[[ Provided entries open ]]
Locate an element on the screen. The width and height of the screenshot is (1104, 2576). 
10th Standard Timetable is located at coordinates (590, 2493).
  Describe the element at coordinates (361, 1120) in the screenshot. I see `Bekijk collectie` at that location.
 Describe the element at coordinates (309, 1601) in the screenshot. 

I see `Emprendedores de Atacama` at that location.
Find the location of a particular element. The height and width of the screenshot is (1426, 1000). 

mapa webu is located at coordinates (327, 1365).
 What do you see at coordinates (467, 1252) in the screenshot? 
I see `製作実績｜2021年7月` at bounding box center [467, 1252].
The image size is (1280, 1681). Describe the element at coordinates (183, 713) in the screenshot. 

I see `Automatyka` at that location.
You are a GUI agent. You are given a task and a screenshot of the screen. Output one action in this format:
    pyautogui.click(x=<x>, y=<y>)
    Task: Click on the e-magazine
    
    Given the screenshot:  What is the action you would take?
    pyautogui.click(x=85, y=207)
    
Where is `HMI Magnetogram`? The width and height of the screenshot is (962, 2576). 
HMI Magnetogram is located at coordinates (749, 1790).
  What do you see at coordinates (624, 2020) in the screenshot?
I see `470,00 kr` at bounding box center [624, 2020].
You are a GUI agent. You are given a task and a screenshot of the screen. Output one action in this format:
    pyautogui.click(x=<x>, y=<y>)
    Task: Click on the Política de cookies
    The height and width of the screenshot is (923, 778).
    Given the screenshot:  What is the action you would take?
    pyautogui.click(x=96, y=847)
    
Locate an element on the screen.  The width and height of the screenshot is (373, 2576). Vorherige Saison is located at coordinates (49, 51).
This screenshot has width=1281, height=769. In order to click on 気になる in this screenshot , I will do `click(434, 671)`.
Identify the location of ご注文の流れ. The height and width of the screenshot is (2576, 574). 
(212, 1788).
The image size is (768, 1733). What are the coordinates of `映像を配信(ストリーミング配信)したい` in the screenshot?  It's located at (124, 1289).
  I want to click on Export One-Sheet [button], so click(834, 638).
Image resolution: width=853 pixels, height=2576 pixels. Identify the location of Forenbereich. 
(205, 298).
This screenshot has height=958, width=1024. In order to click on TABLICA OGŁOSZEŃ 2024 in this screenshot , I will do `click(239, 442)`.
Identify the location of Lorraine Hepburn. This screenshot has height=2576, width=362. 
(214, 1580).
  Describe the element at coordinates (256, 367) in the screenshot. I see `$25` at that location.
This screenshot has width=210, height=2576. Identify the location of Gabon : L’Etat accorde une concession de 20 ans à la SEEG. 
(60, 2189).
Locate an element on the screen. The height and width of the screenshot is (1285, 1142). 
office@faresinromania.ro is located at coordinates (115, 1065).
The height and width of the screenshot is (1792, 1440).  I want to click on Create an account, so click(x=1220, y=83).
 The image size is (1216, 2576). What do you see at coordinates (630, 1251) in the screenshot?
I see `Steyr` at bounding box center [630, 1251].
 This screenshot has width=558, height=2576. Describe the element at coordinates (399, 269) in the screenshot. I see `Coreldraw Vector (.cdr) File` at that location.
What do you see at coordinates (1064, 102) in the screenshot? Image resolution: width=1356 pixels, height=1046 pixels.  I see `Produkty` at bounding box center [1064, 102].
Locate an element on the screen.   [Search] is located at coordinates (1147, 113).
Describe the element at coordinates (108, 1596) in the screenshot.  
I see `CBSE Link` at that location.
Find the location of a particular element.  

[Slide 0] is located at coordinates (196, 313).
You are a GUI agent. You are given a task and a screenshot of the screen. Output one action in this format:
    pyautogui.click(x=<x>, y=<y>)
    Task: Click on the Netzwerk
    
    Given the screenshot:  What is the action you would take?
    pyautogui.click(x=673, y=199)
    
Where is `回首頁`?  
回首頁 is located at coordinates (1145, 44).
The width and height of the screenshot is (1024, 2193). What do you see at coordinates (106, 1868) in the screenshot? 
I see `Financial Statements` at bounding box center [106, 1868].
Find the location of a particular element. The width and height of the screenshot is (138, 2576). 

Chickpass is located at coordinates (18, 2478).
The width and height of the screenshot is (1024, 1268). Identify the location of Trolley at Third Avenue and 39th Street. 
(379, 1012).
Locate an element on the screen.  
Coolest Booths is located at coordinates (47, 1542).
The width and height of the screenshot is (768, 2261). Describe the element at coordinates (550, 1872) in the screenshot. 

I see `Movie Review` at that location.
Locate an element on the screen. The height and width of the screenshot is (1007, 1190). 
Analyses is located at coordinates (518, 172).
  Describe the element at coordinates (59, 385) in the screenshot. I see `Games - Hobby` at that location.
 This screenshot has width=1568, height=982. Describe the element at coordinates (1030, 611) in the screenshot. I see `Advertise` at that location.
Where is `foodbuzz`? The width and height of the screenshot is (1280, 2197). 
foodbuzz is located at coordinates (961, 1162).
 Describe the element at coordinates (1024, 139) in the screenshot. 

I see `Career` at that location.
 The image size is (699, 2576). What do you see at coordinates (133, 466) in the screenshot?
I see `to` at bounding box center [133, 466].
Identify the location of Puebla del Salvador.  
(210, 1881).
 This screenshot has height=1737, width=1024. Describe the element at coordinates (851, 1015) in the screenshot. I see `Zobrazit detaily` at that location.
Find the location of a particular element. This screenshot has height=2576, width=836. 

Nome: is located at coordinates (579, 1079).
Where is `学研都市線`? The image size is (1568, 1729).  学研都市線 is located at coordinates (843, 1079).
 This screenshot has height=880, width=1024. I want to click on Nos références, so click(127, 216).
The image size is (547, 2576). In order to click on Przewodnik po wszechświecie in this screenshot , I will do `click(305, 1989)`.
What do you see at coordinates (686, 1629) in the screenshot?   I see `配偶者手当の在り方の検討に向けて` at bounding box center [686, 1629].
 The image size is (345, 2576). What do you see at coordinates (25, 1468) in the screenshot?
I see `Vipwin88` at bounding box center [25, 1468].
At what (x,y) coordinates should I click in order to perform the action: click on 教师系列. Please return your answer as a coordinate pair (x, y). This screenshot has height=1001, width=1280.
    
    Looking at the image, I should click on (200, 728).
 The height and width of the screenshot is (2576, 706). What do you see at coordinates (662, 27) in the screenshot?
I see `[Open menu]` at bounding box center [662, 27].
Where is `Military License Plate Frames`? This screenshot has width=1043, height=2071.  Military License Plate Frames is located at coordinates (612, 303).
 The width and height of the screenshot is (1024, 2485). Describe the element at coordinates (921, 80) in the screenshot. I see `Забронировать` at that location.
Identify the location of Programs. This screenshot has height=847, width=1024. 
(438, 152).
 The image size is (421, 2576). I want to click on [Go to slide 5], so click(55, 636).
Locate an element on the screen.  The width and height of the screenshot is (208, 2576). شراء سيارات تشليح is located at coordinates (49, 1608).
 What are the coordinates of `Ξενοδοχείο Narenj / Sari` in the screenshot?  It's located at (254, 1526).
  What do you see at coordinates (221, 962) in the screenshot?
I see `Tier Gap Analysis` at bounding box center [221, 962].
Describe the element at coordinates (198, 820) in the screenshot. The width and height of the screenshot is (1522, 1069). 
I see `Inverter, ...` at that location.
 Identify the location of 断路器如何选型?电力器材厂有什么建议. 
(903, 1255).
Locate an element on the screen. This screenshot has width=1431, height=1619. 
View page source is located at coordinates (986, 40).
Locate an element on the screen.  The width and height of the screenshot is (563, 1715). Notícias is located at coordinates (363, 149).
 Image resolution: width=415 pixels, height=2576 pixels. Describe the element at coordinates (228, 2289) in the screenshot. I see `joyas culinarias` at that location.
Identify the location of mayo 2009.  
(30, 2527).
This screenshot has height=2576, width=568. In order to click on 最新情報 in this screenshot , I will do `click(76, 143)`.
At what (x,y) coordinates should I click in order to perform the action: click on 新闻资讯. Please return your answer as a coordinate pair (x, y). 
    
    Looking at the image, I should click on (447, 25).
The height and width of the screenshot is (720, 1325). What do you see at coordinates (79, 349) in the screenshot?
[[ Provided entries closed ]]
- **Instructions for the task**:
Looking at the data above, write out exactly the lines that start at the one containing "Image resolution: width=853" and end at the one containing "This screenshot has height=958, width=1024."; include both and nothing beyond.

- **Exercise response**:
Image resolution: width=853 pixels, height=2576 pixels. Identify the location of Forenbereich. 
(205, 298).
This screenshot has height=958, width=1024. In order to click on TABLICA OGŁOSZEŃ 2024 in this screenshot , I will do `click(239, 442)`.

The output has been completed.